How long before a CEO switch?

Jefferies analysts, in a note about TD, flagged all of that — and “management focus.”

“I'm focused. Every day I wake up, I'm focused on strengthening the bank," Masrani said, according to Reuters and American Banker. "Serving our customers, of course, is a top priority, as is creating value for our shareholders. And hopefully, I'm doing that.”

However, Masrani’s age — 67 — and the departure of certain TD executives — notably, Michael Rhodes — may leave some investors uncertain about the Canadian bank’s long-term plans.

“We have a deep and highly experienced bench of senior leaders,” Masrani said, according to The Globe and Mail.

"As you would expect, we have very detailed and robust succession plans across the bank,” he added, according to Reuters.

In the eyes of some, Rhodes — who, until December, led TD’s Canadian personal banking operations — was the succession plan. He left TD to become CEO at Discover — just before Capital One said it would buy the struggling card network. On an investor call last month, Rhodes said he anticipates assuming an advisory role for a year after that deal closes. Capital One has said it estimates the deal to wrap at the end of this year or early next. Such a timeline would keep Rhodes from returning to TD if Masrani aims to leave in the short term.

Look at the Morgans

Not that age 67 should raise urgency. One need only look at the developing U.S. presidential race and assume 67 is the new 50.

On succession, TD may want to take a page not from Citi or Wells but from JPMorgan Chase. When analysts would ask that bank’s CEO, Jamie Dimon, for a timeline on his retirement, he’d ritually say “five years.” Dimon, who is set to turn 68 next week, only appeared to stop doing that around 2021, when JPMorgan’s board offered him a $52 million stock award he can only access if he stays with the company until 2026 (though he also seemed to launch a succession race in 2021).

Or perhaps Masrani’s role model should be the now-executive chair of the “other” Morgan: Morgan Stanley.

James Gorman, who stepped down as CEO at the transition of the year, set in motion a succession race around the same time as Dimon and, when an analyst asked him the following spring if he would retire soon, he said, “‘Soon’ is the operative word, and the answer to that is no. … But retire we all must do eventually, or die in our seats, which I have no intention of doing.”

Reuters noted that Masrani is the same age Ed Clark, his predecessor atop TD, was when he retired. Masrani did not give details on the bank’s “robust” bench, but among the candidates, observers must consider Leo Salom, TD’s U.S. chief — who holds the same role Masrani did when he was chosen to take the big chair in Toronto. Observers could probably also put Raymond Chun in the mix. Chun, a 32-year veteran of TD, succeeded Rhodes in leading TD’s Canadian personal banking segment.

KBW analyst Mike Rizvanovic told American Banker he expects Masrani to stay until the AML issue is resolved.

(Again, if he wanted to leave sooner rather than later, he could follow the Citi model, in which the 2020 Revlon error hastened CEO Michael Corbat’s already-planned retirement.)

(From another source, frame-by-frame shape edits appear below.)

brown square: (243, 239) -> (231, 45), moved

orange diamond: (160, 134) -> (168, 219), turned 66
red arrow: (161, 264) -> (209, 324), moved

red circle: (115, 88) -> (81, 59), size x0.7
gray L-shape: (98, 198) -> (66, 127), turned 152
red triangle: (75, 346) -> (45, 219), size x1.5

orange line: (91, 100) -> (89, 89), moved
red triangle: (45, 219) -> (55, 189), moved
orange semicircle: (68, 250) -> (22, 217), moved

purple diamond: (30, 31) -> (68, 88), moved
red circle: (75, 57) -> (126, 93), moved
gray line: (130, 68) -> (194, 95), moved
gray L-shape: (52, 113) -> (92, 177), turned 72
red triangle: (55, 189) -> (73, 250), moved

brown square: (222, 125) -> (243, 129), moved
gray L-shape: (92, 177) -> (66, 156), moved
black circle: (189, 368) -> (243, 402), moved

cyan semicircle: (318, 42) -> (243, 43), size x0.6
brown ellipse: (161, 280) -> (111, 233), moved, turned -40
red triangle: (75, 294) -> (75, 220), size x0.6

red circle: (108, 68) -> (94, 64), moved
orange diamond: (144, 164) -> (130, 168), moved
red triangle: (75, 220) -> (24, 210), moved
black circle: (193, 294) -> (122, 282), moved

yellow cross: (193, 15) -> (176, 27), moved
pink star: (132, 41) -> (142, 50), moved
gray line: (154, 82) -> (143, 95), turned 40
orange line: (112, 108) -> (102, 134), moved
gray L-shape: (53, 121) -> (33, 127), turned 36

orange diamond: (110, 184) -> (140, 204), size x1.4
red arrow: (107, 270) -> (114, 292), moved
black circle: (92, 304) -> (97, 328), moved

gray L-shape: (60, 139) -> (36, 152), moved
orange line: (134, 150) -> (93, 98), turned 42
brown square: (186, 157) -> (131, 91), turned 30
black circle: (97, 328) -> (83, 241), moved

TD shareholder Anthony Visano of Kingwest & Co. told Reuters he hopes the AML issue will wind up by the end of the year.

Brian Madden, chief investment officer at First Avenue Investment Counsel, told Reuters he would bet the next CEO of TD is already working there — and that that scenario would be better for continuity’s sake.

“It doesn't sound like [Masrani is] in a hurry to leave,” Madden said. “[But] I think the board will probably want to accelerate the process.”